> _Instructions to follow_
Below are the entries; return every line among them that holds the word "editor".
===== Exercise material =====
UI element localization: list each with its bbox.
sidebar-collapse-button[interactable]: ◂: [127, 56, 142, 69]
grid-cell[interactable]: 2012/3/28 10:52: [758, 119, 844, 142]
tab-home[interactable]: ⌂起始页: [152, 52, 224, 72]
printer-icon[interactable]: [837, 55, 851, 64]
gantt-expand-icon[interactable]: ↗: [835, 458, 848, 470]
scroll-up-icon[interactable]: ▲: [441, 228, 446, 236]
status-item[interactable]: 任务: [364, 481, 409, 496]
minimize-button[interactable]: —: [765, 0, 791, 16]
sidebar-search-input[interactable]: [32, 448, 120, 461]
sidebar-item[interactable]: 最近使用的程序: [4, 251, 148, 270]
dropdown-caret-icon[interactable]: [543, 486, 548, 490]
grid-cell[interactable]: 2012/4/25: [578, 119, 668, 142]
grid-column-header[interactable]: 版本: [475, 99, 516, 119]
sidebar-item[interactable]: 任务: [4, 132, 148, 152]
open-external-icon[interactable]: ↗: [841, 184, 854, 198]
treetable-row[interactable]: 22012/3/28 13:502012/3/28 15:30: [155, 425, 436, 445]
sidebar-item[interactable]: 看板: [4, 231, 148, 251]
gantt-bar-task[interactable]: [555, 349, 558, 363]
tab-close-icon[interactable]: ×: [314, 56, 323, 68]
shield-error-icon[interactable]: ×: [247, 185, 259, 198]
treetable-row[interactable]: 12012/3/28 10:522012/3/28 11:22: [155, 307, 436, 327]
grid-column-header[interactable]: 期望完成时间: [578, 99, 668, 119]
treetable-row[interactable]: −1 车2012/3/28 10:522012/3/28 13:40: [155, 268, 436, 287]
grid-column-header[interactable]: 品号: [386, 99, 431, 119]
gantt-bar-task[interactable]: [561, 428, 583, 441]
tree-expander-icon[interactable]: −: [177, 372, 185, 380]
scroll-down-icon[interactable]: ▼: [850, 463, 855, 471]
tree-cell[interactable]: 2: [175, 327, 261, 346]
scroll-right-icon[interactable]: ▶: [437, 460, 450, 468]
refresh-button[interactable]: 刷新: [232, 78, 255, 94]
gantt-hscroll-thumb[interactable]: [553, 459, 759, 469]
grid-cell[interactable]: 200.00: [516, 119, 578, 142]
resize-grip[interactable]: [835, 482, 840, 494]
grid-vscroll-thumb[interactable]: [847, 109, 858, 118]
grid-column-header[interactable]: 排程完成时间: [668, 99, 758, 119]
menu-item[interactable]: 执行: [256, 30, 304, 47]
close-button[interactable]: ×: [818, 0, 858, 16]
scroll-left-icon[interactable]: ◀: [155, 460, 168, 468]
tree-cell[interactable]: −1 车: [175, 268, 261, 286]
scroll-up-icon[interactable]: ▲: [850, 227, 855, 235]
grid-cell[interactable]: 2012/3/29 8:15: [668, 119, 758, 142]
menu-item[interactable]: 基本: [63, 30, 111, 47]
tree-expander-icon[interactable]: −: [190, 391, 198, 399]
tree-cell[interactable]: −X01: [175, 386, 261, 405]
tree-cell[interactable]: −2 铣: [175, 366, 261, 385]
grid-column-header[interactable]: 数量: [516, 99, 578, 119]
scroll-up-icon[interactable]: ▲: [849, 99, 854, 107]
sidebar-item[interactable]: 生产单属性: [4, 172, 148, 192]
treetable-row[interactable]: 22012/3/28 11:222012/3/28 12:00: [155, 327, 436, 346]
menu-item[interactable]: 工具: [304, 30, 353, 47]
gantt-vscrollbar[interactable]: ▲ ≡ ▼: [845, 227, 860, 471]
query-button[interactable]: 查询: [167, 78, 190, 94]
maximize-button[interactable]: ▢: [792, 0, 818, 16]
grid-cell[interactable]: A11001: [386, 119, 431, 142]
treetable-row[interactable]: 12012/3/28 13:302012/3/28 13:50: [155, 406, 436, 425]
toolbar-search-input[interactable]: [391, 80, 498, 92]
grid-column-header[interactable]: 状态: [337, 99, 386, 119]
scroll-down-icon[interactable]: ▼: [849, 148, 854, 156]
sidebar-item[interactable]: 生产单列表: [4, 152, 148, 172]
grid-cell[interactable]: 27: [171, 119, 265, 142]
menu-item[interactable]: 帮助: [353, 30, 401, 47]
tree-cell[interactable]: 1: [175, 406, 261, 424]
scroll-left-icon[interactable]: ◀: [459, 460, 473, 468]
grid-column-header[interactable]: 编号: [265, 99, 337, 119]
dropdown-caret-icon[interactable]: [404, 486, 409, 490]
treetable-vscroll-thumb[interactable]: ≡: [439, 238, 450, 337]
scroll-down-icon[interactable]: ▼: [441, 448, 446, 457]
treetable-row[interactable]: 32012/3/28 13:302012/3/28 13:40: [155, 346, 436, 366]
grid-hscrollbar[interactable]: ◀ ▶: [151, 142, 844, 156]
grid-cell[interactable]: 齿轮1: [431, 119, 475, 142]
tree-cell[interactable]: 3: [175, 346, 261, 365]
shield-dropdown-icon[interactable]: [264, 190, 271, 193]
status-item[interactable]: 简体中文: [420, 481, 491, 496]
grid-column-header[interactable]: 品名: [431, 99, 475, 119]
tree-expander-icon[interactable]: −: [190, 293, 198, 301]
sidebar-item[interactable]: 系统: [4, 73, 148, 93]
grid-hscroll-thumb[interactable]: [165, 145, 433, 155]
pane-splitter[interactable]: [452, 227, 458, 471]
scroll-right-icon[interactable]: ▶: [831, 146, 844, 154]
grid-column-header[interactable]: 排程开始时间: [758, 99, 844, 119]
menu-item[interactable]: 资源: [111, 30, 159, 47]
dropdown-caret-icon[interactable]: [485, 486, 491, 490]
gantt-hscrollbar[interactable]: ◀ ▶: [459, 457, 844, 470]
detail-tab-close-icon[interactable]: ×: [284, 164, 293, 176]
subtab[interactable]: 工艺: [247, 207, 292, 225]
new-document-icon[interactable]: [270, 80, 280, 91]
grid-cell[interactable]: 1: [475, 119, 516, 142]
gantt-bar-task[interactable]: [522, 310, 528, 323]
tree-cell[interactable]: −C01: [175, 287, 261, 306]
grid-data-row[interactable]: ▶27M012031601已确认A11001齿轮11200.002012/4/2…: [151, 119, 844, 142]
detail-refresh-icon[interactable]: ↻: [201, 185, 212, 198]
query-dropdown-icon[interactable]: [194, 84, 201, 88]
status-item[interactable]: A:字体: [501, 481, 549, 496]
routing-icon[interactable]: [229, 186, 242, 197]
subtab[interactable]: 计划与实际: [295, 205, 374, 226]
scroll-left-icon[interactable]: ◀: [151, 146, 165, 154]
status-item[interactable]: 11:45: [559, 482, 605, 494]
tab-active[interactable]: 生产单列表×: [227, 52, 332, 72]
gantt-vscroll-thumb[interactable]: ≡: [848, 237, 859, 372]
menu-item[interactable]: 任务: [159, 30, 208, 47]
=====
===== Exercise material =====
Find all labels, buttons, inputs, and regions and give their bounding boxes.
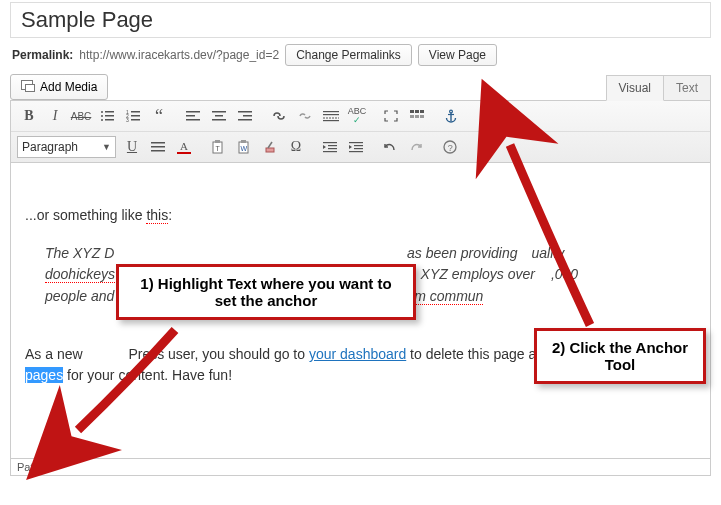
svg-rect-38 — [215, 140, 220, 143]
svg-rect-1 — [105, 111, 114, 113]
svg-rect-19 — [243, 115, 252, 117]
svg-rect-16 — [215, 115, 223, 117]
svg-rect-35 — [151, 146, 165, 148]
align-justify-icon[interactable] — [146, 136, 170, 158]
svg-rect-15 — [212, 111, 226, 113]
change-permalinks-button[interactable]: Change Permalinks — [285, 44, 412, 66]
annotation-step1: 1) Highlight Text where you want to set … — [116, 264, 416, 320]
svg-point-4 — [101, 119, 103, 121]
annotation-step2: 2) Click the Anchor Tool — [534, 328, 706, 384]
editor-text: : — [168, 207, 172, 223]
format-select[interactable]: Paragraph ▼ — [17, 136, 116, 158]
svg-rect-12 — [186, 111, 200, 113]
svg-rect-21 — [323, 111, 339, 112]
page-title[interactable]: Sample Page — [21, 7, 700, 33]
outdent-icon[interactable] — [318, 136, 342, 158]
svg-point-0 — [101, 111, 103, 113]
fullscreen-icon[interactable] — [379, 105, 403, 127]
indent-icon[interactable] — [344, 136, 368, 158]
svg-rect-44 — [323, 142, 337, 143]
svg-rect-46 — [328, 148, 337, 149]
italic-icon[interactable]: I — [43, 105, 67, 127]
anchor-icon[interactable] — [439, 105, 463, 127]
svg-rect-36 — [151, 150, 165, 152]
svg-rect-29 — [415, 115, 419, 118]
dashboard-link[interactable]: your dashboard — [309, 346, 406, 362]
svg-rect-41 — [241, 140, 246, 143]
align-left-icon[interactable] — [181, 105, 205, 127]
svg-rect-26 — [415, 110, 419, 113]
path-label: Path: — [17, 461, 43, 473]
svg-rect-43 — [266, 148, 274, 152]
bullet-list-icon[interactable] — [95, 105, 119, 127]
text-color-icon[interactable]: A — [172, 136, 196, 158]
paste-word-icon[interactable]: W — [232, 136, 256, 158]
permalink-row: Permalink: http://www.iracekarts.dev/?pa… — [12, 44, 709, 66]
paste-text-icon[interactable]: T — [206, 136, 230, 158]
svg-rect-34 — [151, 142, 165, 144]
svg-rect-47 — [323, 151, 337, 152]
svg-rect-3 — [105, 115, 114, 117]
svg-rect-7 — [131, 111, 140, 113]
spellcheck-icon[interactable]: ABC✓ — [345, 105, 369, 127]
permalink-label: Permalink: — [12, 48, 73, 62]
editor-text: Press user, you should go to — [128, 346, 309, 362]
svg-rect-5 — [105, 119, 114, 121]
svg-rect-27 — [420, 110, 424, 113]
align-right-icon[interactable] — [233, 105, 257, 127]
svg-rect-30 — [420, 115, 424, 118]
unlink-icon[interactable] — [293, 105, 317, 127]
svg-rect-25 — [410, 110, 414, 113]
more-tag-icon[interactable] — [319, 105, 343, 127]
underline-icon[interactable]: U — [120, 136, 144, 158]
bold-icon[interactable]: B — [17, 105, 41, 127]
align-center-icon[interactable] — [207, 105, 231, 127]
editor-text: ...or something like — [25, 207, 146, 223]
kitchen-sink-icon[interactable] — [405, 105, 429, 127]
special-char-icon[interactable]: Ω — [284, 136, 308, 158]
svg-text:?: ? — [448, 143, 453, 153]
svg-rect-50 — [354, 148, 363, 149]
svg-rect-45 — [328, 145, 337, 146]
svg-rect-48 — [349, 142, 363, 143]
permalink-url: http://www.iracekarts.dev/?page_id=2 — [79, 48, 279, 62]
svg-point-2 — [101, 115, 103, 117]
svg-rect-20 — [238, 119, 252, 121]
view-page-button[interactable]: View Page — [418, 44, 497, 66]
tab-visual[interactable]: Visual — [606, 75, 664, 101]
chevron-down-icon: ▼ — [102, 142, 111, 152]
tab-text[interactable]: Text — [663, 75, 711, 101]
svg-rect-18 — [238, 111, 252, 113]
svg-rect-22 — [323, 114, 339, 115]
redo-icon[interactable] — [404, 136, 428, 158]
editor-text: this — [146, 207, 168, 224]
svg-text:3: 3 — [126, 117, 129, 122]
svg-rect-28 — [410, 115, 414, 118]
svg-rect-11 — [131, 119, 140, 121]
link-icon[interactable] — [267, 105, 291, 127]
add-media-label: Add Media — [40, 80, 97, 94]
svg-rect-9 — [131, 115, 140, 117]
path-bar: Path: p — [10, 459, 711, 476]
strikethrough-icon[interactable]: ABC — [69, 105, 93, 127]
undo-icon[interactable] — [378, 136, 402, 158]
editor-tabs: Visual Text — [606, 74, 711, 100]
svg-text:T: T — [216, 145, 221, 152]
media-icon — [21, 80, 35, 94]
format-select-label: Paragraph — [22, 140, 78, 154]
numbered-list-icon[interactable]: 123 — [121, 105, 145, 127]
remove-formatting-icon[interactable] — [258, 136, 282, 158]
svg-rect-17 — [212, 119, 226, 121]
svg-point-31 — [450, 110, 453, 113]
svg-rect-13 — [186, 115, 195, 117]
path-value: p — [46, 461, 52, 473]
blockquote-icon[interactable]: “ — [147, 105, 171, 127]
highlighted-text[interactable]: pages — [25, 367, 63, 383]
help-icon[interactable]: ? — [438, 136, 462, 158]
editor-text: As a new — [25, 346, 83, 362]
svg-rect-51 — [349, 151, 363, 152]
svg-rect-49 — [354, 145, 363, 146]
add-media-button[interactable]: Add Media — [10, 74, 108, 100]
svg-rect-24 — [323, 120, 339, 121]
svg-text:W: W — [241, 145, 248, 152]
=====
> _Solution for this task_
editor-text: : — [168, 207, 172, 223]
editor-text: Press user, you should go to — [128, 346, 309, 362]
editor-text: ...or something like — [25, 207, 146, 223]
editor-text: this — [146, 207, 168, 224]
editor-tabs: Visual Text — [606, 74, 711, 100]
editor-text: As a new — [25, 346, 83, 362]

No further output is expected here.